→ **Exercise aim**
Exactly the lines from the one holding "顾问 (603, 1006)" through the end of the material below must be printed, nothing more, and the pictures must be dropped.

→ **Input data**
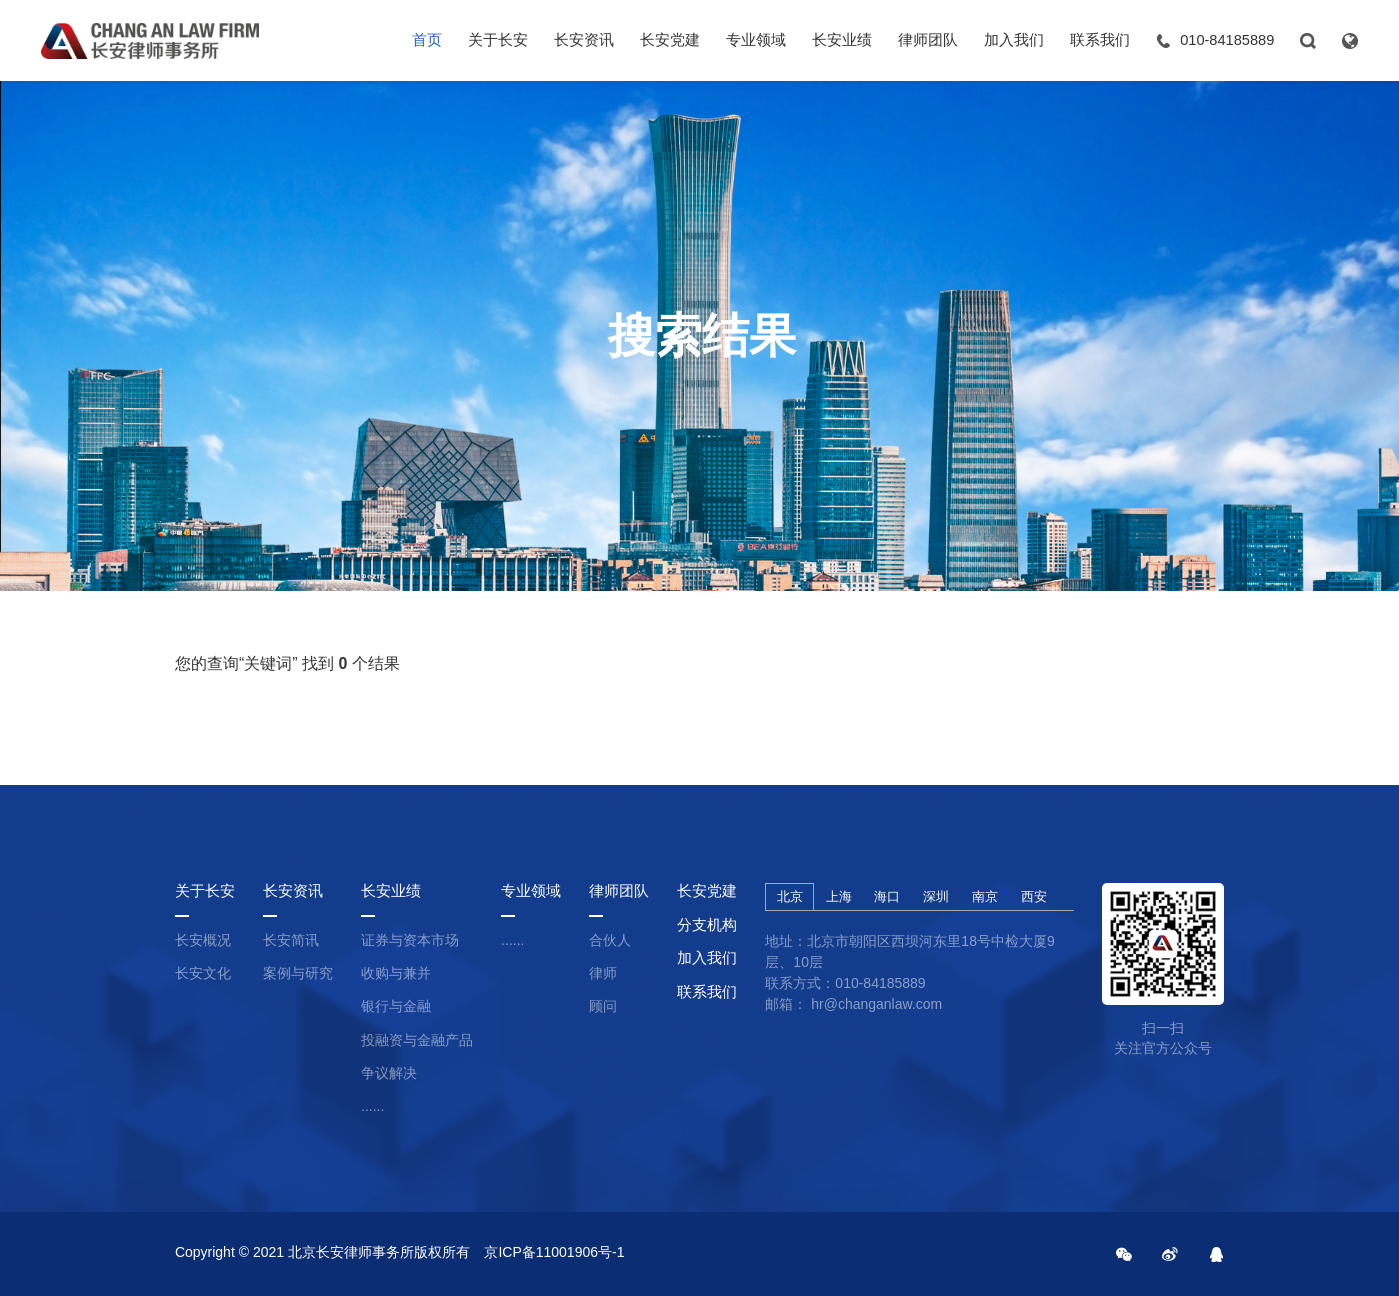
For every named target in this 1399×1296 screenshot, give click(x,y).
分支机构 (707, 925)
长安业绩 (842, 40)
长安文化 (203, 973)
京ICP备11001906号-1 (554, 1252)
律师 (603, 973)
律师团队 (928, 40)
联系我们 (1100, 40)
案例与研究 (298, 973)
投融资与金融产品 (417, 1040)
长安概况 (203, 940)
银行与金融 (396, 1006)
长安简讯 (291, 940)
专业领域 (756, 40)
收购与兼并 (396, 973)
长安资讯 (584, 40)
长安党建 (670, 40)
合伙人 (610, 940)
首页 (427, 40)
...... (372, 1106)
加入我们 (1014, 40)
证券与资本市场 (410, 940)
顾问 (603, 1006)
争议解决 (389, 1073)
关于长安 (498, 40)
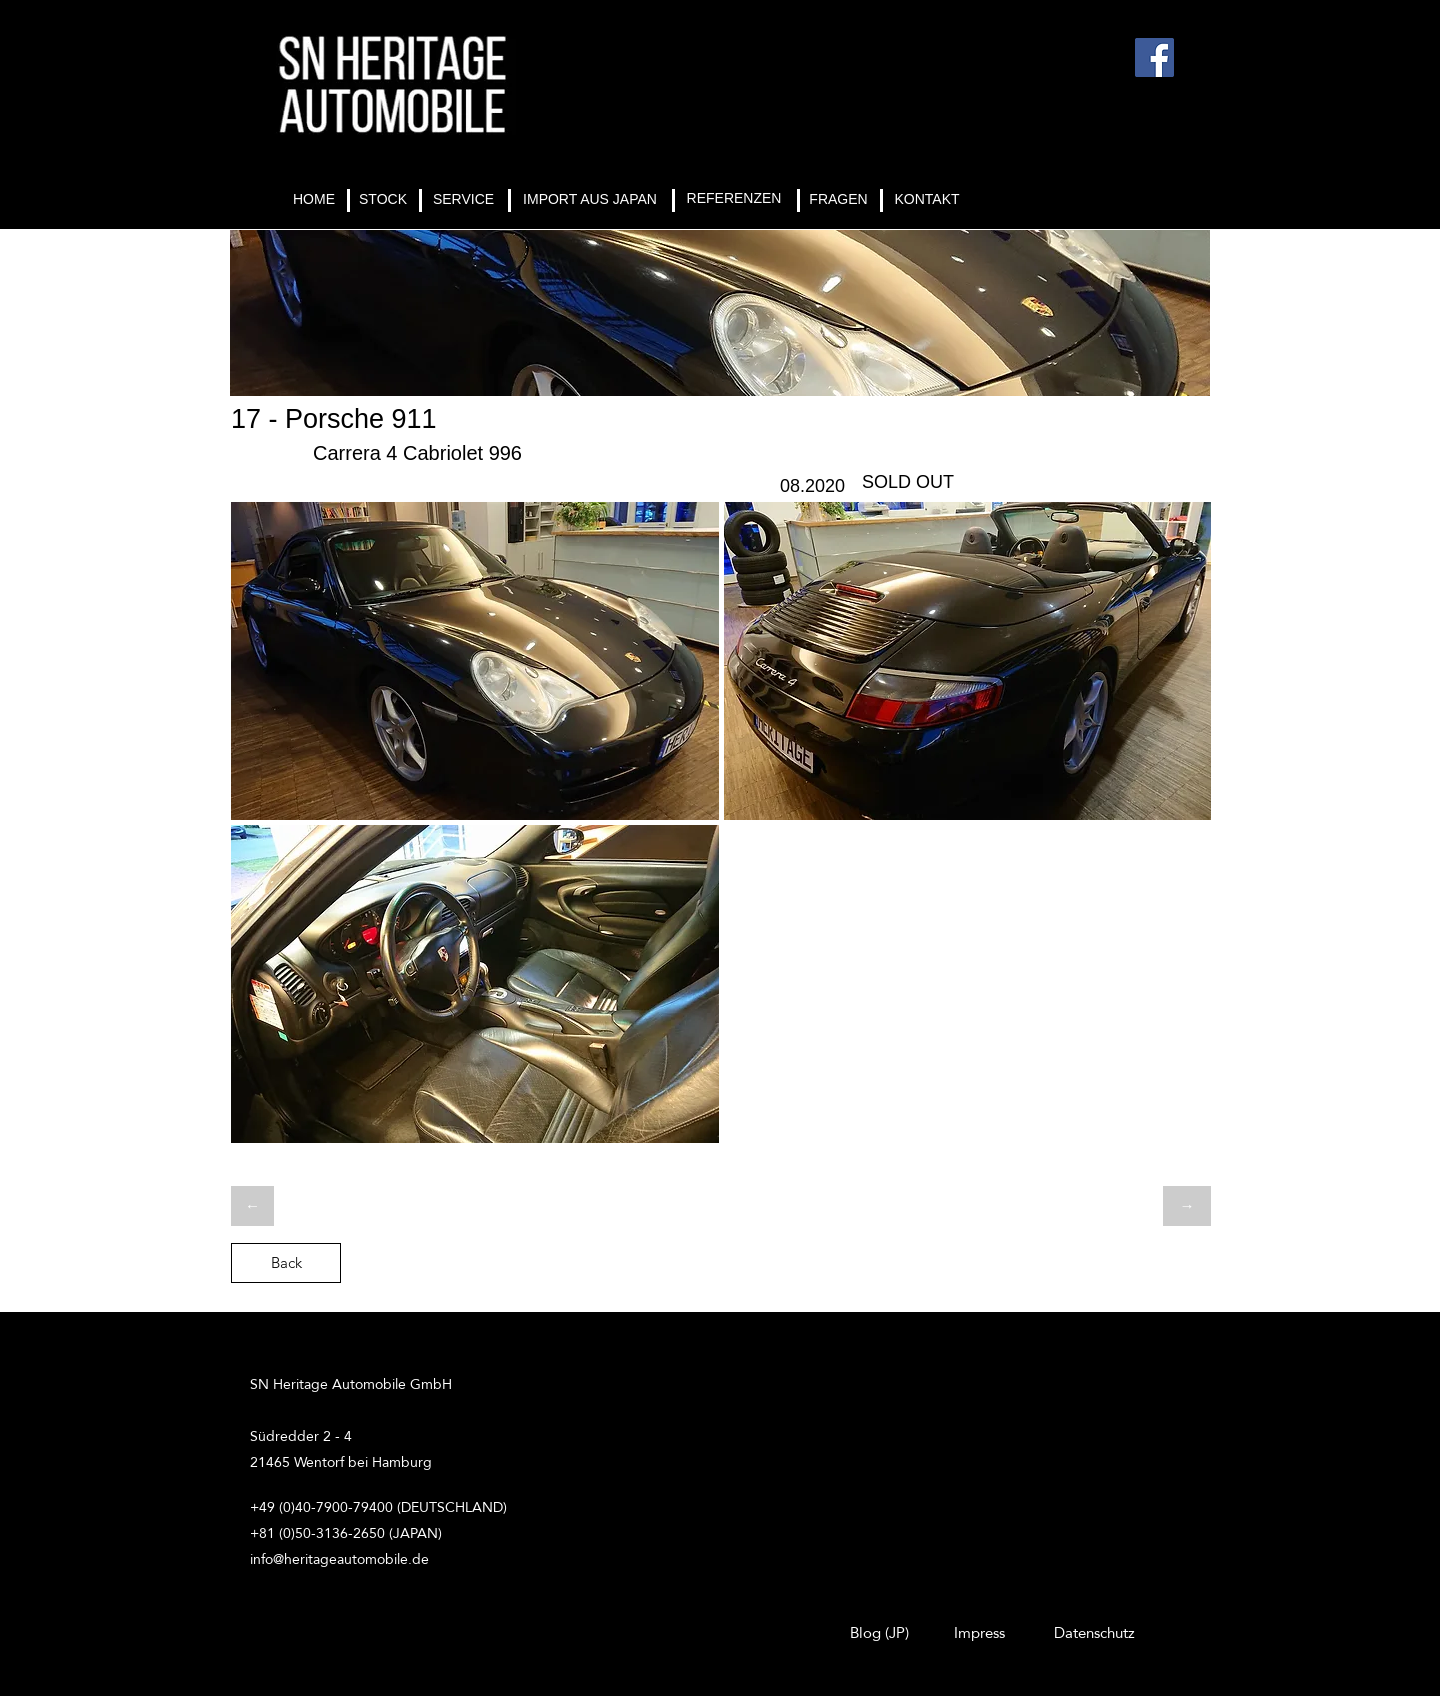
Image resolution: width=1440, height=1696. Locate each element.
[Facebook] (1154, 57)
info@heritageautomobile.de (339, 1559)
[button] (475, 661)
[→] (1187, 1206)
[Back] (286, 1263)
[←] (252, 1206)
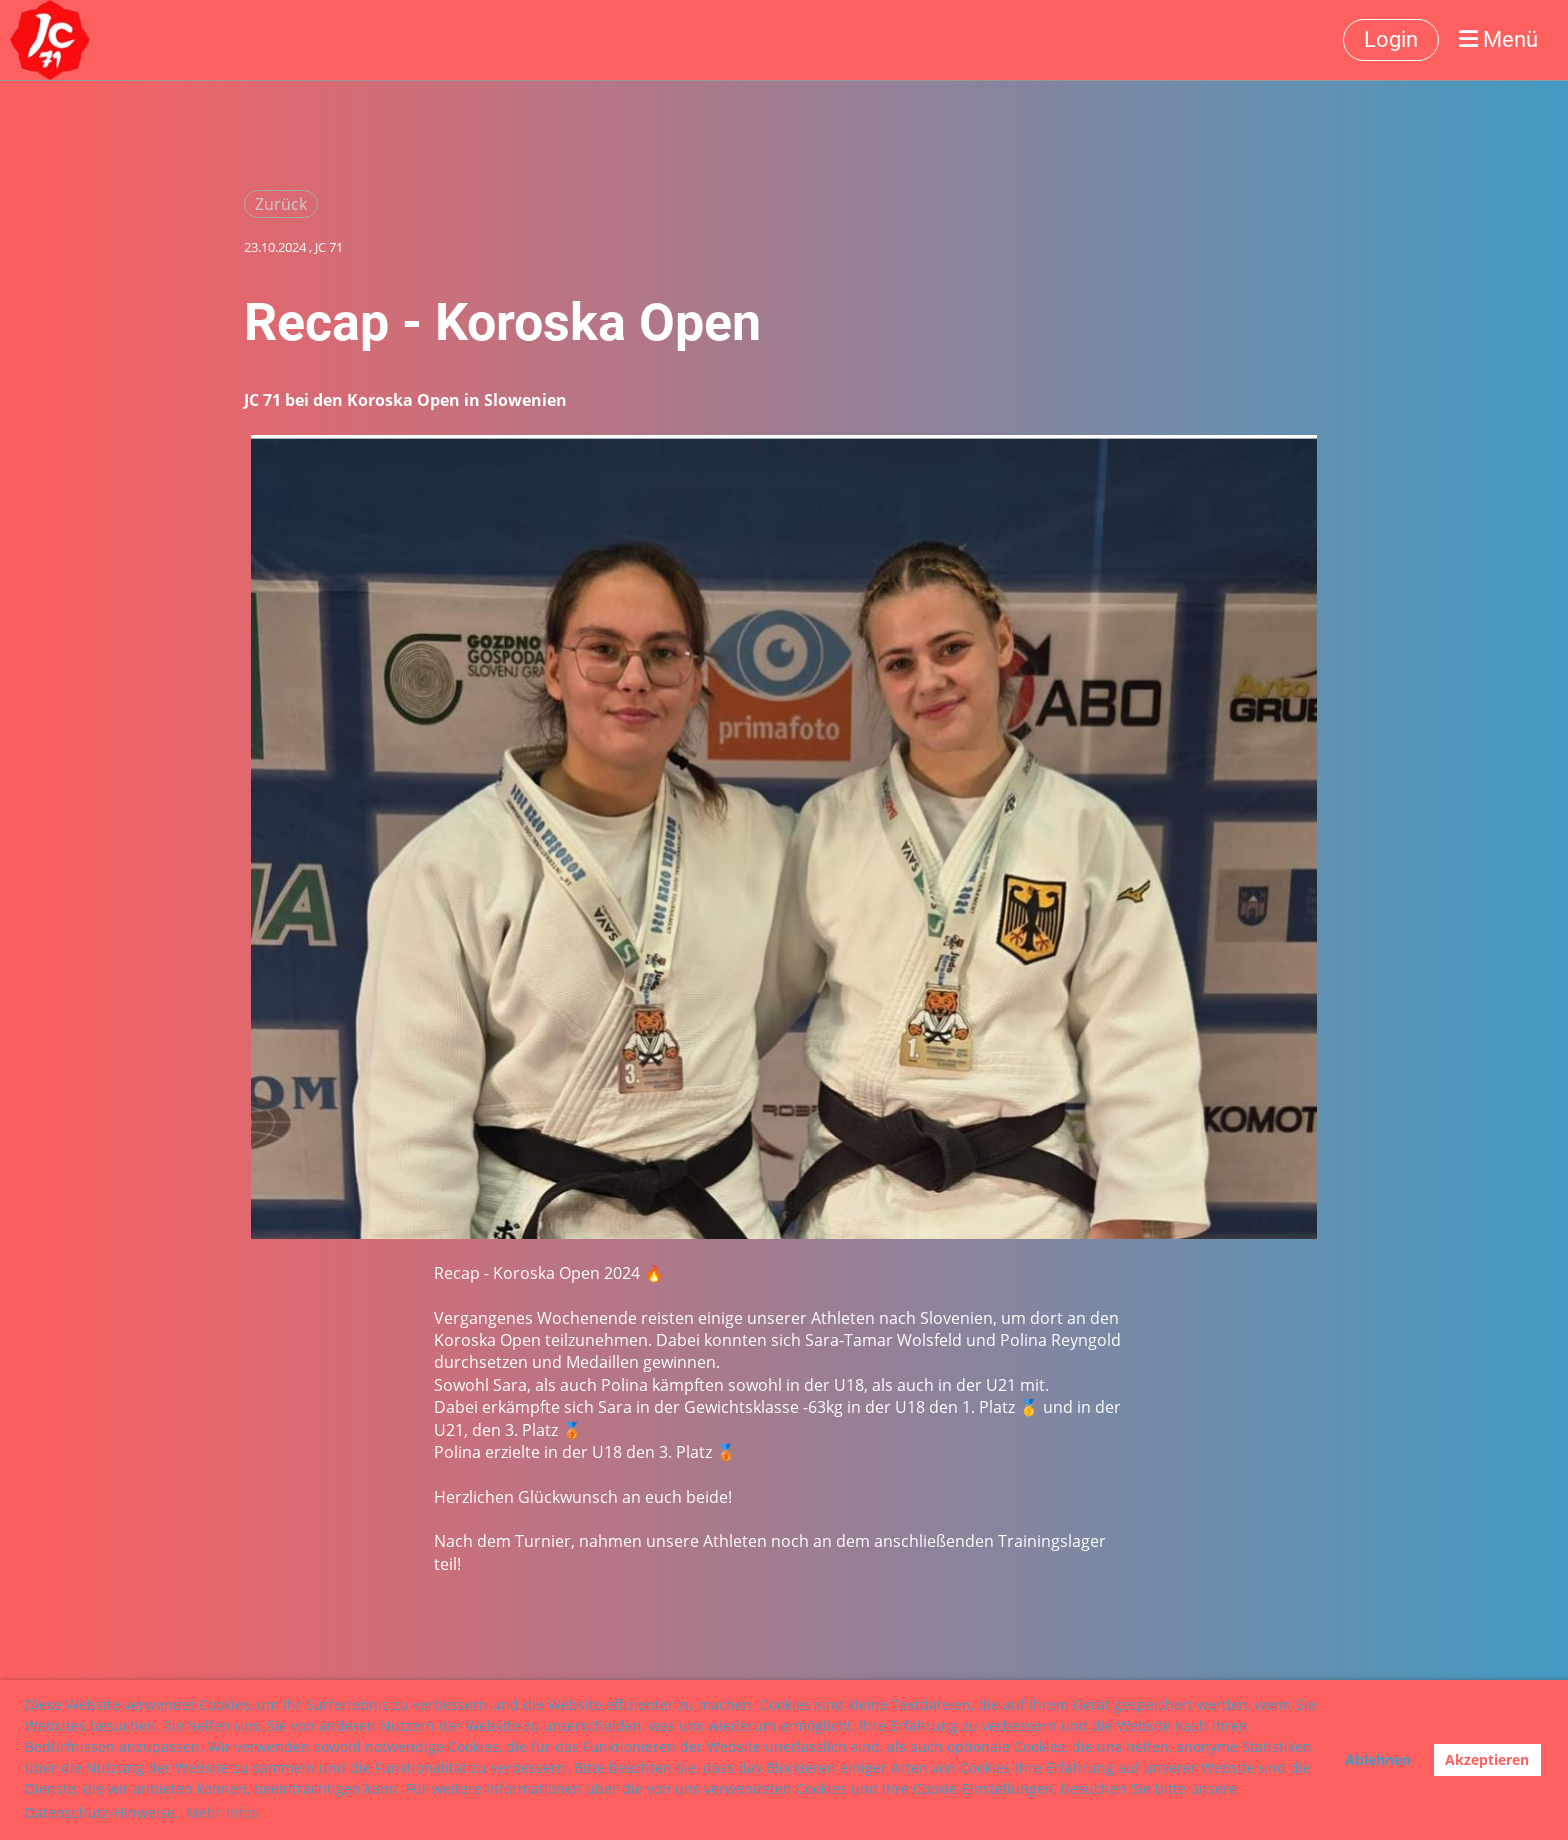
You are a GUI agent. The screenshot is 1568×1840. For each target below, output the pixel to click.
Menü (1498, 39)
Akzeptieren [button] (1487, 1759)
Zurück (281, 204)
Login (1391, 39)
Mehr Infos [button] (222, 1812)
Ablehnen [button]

→ **Task solution**
顾问 (603, 1006)
争议解决 (389, 1073)
关于长安 (498, 40)
Image resolution: width=1440, height=1696. Locate each element.
[Facebook] (1154, 57)
info@heritageautomobile.de (339, 1559)
[button] (475, 661)
[→] (1187, 1206)
[Back] (286, 1263)
[←] (252, 1206)
You are a GUI agent. The screenshot is 1568×1840. For each target below, output the pixel to click.
Menü (1498, 39)
Akzeptieren [button] (1487, 1759)
Zurück (281, 204)
Login (1391, 39)
Mehr Infos [button] (222, 1812)
Ablehnen [button]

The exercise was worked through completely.